I'm trying to use pg_start_backup() and pg_stop_backup() to create
point-in-time backups. More specifically, I'm trying to use filesystem
tools (notably rsync or an rsync-like tool) since the production machine
is on the other end of a (narrow, expensive) pipe. pg_dump is too
expensive (both in time and bandwidth); the gzip-compressed database
dump is about 30GB.

These backups might be maintained/used by others who are only somewhat
familiar with Linux and PostgreSQL, so I'm trying to keep them as simple
as possible.

Now if I read it right (and I'm concerned I'm not), then according to
section 24.3 of the documentation (Continuous Archiving and
Point-in-Time Recovery (PITR)), the backup procedure needs to be as
follows:

1. Issue pg_start_backup('label')
2. Perform rsync of cluster directory
3. Issue pg_stop_backup()
4. Copy all logs from start of pg_start_backup() through to when
pg_stop_backup() finished (using the backup history file, I
guess, which I haven't actually been able to find yet :)

So far enough. Before I really grasped that, though, I was testing with
just steps #1 through #3. And everything always seemed to work fine.
Ultimately I tested it dozens of times. With various loads on the
production server (certainly at times with more than enough writes to
max out the number of allowed log segments). And the restore never
failed (no errors at least, and spot-checking the data indicated that
everything appeared to be in place).

Am I on drugs? Just crazy lucky?
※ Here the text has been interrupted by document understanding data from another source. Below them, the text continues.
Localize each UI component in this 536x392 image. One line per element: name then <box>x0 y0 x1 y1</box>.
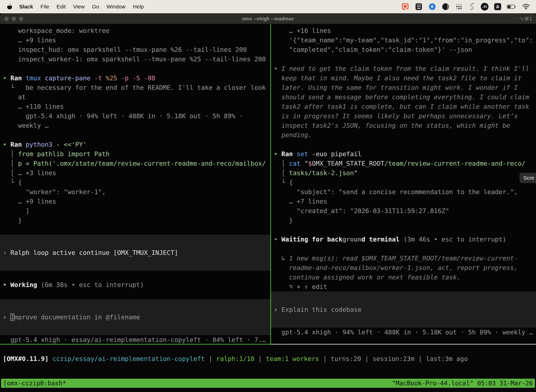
menu-app-name[interactable]: Slack <box>19 4 33 10</box>
window-titlebar[interactable]: omx --xhigh --madmax ⌥⌘1 <box>0 14 536 24</box>
menu-edit[interactable]: Edit <box>57 4 66 10</box>
input-source-icon[interactable]: A <box>494 3 501 10</box>
text-cursor: I <box>10 313 14 321</box>
terminal-line: "completed","claim_token":"claim-token"}… <box>271 45 536 54</box>
terminal-line <box>0 225 270 235</box>
terminal-text-segment: later. Using the same for transition mig… <box>274 84 518 91</box>
prompt-input[interactable]: › Improve documentation in @filename <box>0 313 270 322</box>
close-button[interactable] <box>4 17 9 21</box>
terminal-text-segment: should send a message before completing … <box>274 93 529 101</box>
terminal-line <box>0 235 270 248</box>
battery-icon[interactable] <box>507 5 516 9</box>
terminal-text-segment: mprove documentation in @filename <box>14 313 140 321</box>
terminal-line: │ p = Path('.omx/state/team/review-curre… <box>0 159 270 168</box>
terminal-text-segment: … +3 lines <box>18 169 56 177</box>
terminal-line: … +7 lines <box>271 197 536 206</box>
terminal-text-segment: keep that in mind. Maybe I also need the… <box>274 75 522 82</box>
menu-window[interactable]: Window <box>107 4 125 10</box>
zoom-button[interactable] <box>19 17 23 21</box>
terminal-text-segment: • <box>3 75 10 82</box>
screen-share-button[interactable]: Scre <box>519 173 536 183</box>
screen-recording-icon[interactable] <box>401 3 409 10</box>
terminal-line: "created_at": "2026-03-31T11:59:27.816Z" <box>271 206 536 216</box>
terminal-line: … +110 lines <box>0 102 270 111</box>
terminal-text-segment: • <box>3 141 10 148</box>
terminal-text-segment: gpt-5.4 xhigh · 94% left · 488K in · 5.1… <box>274 329 533 336</box>
tmux-host-clock: "MacBook-Pro-44.local" 05:03 31-Mar-26 <box>392 380 533 387</box>
terminal-line: inspect_worker-1: omx sparkshell --tmux-… <box>0 54 270 64</box>
terminal-text-segment: python3 <box>22 141 52 148</box>
app-grid-icon[interactable] <box>455 3 463 10</box>
terminal-text-segment: gpt-5.4 xhigh · essay/ai-reimplementatio… <box>3 336 266 343</box>
pie-menu-icon[interactable] <box>442 3 450 10</box>
terminal-text-segment: } <box>274 217 293 224</box>
terminal-text-segment: groun <box>342 236 361 243</box>
terminal-line <box>0 271 270 280</box>
terminal-text-segment: "subject": "send a concise recommendatio… <box>274 188 518 196</box>
omx-status-line: [OMX#0.11.9] cczip/essay/ai-reimplementa… <box>0 345 536 364</box>
squiggle-status-icon[interactable] <box>469 3 475 11</box>
terminal-line: │ tasks/task-2.json" <box>271 168 536 178</box>
terminal-line <box>271 140 536 149</box>
terminal-line <box>0 130 270 140</box>
terminal-text-segment: pending. <box>274 131 312 139</box>
apple-menu-icon[interactable] <box>7 4 12 10</box>
terminal-line <box>271 244 536 254</box>
keyboard-icon[interactable] <box>415 3 423 10</box>
terminal-text-segment: "created_at": "2026-03-31T11:59:27.816Z" <box>274 207 449 215</box>
terminal-line: • Ran tmux capture-pane -t %25 -p -S -80 <box>0 73 270 83</box>
terminal-line: │ … +3 lines <box>0 168 270 178</box>
terminal-text-segment: › <box>3 313 10 321</box>
terminal-line: is in progress? It seems likely but perh… <box>271 111 536 121</box>
tmux-session-label: [omx-cczip0:bash* <box>3 380 66 387</box>
terminal-line: workspace_mode: worktree <box>0 26 270 36</box>
terminal-text-segment: (6m 38s • esc to interrupt) <box>37 281 144 288</box>
terminal-line: ] <box>0 206 270 216</box>
terminal-text-segment: … +7 lines <box>274 198 327 205</box>
window-shortcut-hint: ⌥⌘1 <box>519 16 532 22</box>
terminal-pane-right[interactable]: … +16 lines '{"team_name":"my-team","tas… <box>271 24 536 345</box>
terminal-line: • Ran python3 - <<'PY' <box>0 140 270 149</box>
minimize-button[interactable] <box>12 17 16 21</box>
terminal-text-segment: from pathlib import Path <box>18 150 110 158</box>
terminal-text-segment: │ <box>3 160 18 167</box>
terminal-text-segment: } <box>3 217 22 224</box>
terminal-line: '{"team_name":"my-team","task_id":"1","f… <box>271 36 536 45</box>
terminal-text-segment: turns:20 <box>330 355 361 362</box>
terminal-text-segment: at <box>3 93 26 101</box>
terminal-pane-left[interactable]: workspace_mode: worktree … +9 lines insp… <box>0 24 271 345</box>
terminal-text-segment: | <box>254 355 266 362</box>
terminal-text-segment: [OMX#0.11.9] <box>3 355 48 362</box>
terminal-text-segment: Waiting for back <box>281 236 342 243</box>
menu-file[interactable]: File <box>40 4 49 10</box>
menu-help[interactable]: Help <box>133 4 144 10</box>
terminal-text-segment: tmux <box>22 75 41 82</box>
terminal-text-segment: $ <box>308 160 312 167</box>
prompt-input[interactable]: › Explain this codebase <box>271 305 536 314</box>
terminal-line: • I need to get the claim token from the… <box>271 64 536 73</box>
terminal-text-segment: " <box>301 160 308 167</box>
terminal-text-segment: workspace_mode: worktree <box>3 27 110 34</box>
terminal-line: keep that in mind. Maybe I also need the… <box>271 73 536 83</box>
terminal-text-segment: inspect task2's JSON, focusing on the st… <box>274 122 510 129</box>
terminal-text-segment: • <box>274 65 281 72</box>
lightning-badge-icon[interactable] <box>428 3 436 10</box>
terminal-line: readme-and-reco/mailbox/worker-1.json, a… <box>271 263 536 273</box>
usage-badge-icon[interactable]: ..61 <box>481 3 488 10</box>
terminal-text-segment: … +9 lines <box>3 37 56 44</box>
menu-view[interactable]: View <box>73 4 85 10</box>
terminal-text-segment: inspect_worker-1: omx sparkshell --tmux-… <box>3 56 266 63</box>
terminal-text-segment: │ <box>274 160 289 167</box>
terminal-text-segment: … +110 lines <box>3 103 64 110</box>
terminal-text-segment: d terminal <box>362 236 400 243</box>
terminal-text-segment: › <box>3 249 10 256</box>
wifi-icon[interactable] <box>522 4 530 10</box>
terminal-text-segment: | <box>415 355 426 362</box>
terminal-text-segment: "worker": "worker-1", <box>3 188 106 196</box>
terminal-text-segment: " <box>354 169 358 177</box>
terminal-line: ⌥ + ↑ edit <box>271 282 536 292</box>
terminal-text-segment: I need to get the claim token from the c… <box>281 65 529 72</box>
terminal-text-segment: task2 after task1 is complete, but can I… <box>274 103 529 110</box>
menu-go[interactable]: Go <box>92 4 99 10</box>
terminal-text-segment: | <box>319 355 330 362</box>
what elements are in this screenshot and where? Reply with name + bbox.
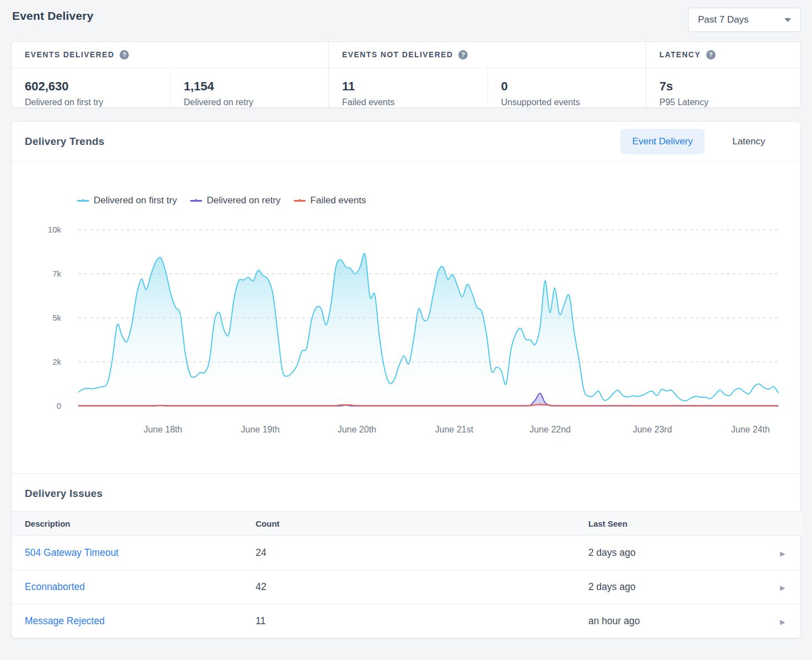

Is #4 actually necessary? (I can
imagine ways of writing to the cluster files which might make it
unnecessary, maybe somebody implemented that and didn't update the
documentation?)

Thanks very much in advance,

David

--
Arguing with an engineer is like wrestling with a pig in mud.
After a while, you realise the pig is enjoying it.

OpenPGP v4 key ID: 4096R/59DDCB9F
Fingerprint: CC53 F124 35C0 7BC2 58FE 7A3C 157D DFD9 59DD CB9F
Retrieve from subkeys.pgp.net

--
Sent via pgsql-general mailing list (pgsql-general@postgresql.org)
To make changes to your subscription:
http://www.postgresql.org/mailpref/pgsql-general

Michael Paquier

michael@paquier.xyz

almost 13 years ago

In reply to: David B Harris (#1)

Re: Using pg_start_backup() and pg_stop_backup()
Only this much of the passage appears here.